Un quarto degli europei (il 23%) ritiene che l’istruzione e la formazione ricevute non abbiano offerto le abilità necessarie per trovare un lavoro in linea con le proprie qualifiche. Oltre la metà degli europei (56%) pensa che le proprie qualifiche sarebbero riconosciute in altri Stati membri, mentre il 6% ha tentato di lavorare o studiare in un altro Stato senza riuscirvi a causa del mancato riconoscimento delle proprie qualifiche oppure perché non disponeva di informazioni sul riconoscimento delle proprie qualifiche all’estero.
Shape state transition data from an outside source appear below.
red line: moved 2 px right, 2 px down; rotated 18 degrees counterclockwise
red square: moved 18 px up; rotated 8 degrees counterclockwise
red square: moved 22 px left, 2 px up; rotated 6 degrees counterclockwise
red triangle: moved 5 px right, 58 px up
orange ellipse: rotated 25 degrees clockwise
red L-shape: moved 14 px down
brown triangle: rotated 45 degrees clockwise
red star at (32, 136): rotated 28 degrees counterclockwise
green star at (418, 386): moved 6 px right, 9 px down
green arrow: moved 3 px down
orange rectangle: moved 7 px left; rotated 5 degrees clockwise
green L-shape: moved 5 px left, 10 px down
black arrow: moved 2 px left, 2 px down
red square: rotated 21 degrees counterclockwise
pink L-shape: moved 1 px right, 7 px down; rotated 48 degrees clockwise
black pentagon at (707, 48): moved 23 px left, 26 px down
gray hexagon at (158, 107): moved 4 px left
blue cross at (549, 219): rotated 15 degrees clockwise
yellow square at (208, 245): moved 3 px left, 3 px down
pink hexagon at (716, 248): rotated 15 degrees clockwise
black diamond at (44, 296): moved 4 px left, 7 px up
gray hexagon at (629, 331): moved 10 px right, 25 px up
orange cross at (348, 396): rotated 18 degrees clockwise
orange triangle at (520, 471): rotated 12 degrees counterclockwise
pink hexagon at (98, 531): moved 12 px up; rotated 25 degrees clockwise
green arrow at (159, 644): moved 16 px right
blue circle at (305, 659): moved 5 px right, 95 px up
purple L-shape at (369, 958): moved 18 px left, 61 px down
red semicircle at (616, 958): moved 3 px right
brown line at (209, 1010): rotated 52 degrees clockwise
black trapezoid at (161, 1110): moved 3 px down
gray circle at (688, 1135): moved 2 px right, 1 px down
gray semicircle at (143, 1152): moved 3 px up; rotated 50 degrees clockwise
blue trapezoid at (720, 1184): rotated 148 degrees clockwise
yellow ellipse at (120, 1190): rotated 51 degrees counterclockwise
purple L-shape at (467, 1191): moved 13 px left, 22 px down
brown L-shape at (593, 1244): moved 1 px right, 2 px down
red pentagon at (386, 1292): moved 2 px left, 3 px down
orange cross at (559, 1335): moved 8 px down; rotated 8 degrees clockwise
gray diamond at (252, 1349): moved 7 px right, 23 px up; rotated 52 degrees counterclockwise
Questo quanto emerge da una indagine Eurobarometro sullo “Spazio europeo delle abilità e delle qualifiche”, condotta nei 28 Stati Ue fra il 26 aprile e l’11 maggio.

I risultati dell’indagine sono in linea con una consultazione online condotta separatamente dalla Commissione europea, dalla quale è emerso che c’è un forte consenso verso interventi che semplifichino il riconoscimento delle abilità e delle qualifiche professionali in Europa, assicurando maggiore attenzione alle esigenze di studenti, lavoratori e datori di lavoro.

L’Eurobarometro ha messo evidenza, fra l’altro, che gli aspetti più importanti dell’istruzione e della formazione, secondo i cittadini dell’Unione europea, riguardano in particolare la capacità degli insegnanti di stimolare l’impegno e la motivazione degli studenti. Questo è l’aspetto che, secondo i rispondenti, richiede i maggiori miglioramenti (51%). Altri ambiti suscettibili di miglioramento sono i contesti di apprendimento, in cui si dovrebbe stimolare la creatività e la curiosità (41%) e l’esperienza lavorativa pratica presso un’impresa o un’organizzazione (37%). Il 95% dei cittadini europei ritiene che sia possibile acquisire abilità al di fuori dell’istruzione formale, in particolare le competenze in lingue straniere e le abilità da usarsi in diversi posti di lavoro. Nel complesso, il 44% dei cittadini dell’Unione afferma di aver cercato informazioni di un qualche genere in materia d’istruzione, formazione o orientamento professionale. Ma solo poco più della metà dei rispondenti (56%) dichiara di aver trovato le informazioni richieste con facilità.

Sostiene Androulla Vassiliou, Commissaria europea responsabile per l’Istruzione, la cultura, il multilinguismo e la gioventù: “Il nostro obiettivo è semplice: ognuno in Europa dovrebbe essere in grado di far comprendere e riconoscere le proprie abilità e qualifiche sia all’interno del proprio paese che al di là dei confini nazionali, da parte dei datori di lavoro e delle istituzioni d’istruzione. Le abilità e qualifiche devono essere riconosciute in modo equo, comparabile e trasparente in modo da migliorare l’occupabilità delle persone o aprire loro percorsi di apprendimento ulteriore”.